===== Data supplied =====

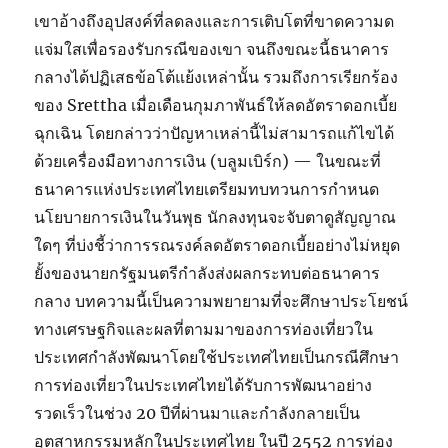
เขาอ้างถึงอุปสงค์ที่ลดลงและการเติบโตที่ขาดความด
แจ่มใสเพื่อรองรับกรณีของเขา จนถึงขณะนี้ธนาคาร
กลางได้ปฏิเสธข้อโต้แย้งเหล่านั้น รวมถึงการเรียกร้อง
ของ Srettha เมื่อเดือนกุมภาพันธ์ให้ลดอัตราดอกเบี้ย
ฉุกเฉิน โดยกล่าวว่าปัญหาเหล่านี้ไม่สามารถแก้ไขได้
ด้วยเครื่องมือทางการเงิน (บลูมเบิร์ก) — ในขณะที่
ธนาคารแห่งประเทศไทยเตรียมทบทวนการกำหนด
นโยบายการเงินในวันพุธ นักลงทุนจะจับตาดูสัญญาณ
ใดๆ ที่บ่งชี้ว่าการรณรงค์ลดอัตราดอกเบี้ยอย่างไม่หยุด
ยั้งของนายกรัฐมนตรีกำลังส่งผลกระทบต่อธนาคาร
กลาง บทความนี้เป็นความพยายามที่จะศึกษาประโยชน์
ทางเศรษฐกิจและผลที่ตามมาของการท่องเที่ยวใน
ประเทศกำลังพัฒนาโดยใช้ประเทศไทยเป็นกรณีศึกษา
การท่องเที่ยวในประเทศไทยได้รับการพัฒนาอย่าง
รวดเร็วในช่วง 20 ปีที่ผ่านมาและกำลังกลายเป็น
อุตสาหกรรมหลักในประเทศไทย ในปี 2552 การท่อง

=====

Please count how many lines of the records include "ตราดอกเบ", giving the number and nothing else.

2